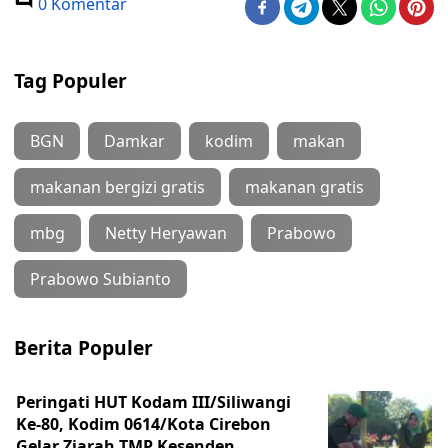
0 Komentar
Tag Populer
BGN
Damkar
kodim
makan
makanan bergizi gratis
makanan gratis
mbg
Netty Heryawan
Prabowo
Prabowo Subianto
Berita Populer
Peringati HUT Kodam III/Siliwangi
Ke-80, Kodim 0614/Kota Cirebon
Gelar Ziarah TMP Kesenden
::::::::::
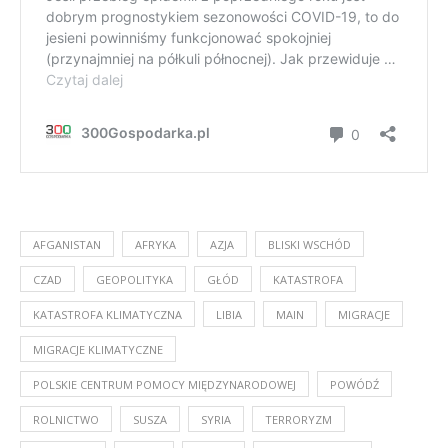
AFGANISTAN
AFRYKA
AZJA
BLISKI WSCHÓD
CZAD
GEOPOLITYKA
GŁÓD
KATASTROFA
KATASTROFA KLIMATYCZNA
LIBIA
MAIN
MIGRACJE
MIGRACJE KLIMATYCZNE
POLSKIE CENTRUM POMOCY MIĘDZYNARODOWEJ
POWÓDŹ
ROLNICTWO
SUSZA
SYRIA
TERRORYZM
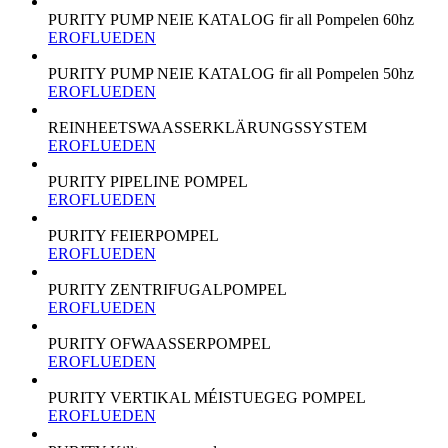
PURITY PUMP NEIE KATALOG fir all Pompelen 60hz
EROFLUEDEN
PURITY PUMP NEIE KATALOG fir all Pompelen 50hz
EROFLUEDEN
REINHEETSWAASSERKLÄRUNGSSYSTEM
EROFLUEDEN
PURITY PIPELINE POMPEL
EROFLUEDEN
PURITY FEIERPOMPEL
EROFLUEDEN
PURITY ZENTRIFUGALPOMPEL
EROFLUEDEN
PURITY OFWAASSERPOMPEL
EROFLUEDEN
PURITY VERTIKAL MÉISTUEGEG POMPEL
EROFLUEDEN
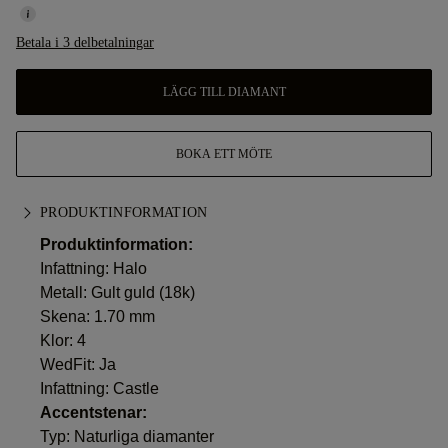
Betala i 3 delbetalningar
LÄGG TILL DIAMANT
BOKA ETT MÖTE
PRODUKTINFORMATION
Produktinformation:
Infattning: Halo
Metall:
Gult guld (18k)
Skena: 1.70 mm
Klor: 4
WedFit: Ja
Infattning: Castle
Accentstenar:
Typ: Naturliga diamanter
::::::::::
Task requirements
Transcribe the records above exactly, beginning at the line that contains "Infattning: Castle" and ending with the line that contains "Typ: Naturliga diamanter", both included, and nothing else.

Response to the exercise
Infattning: Castle
Accentstenar:
Typ: Naturliga diamanter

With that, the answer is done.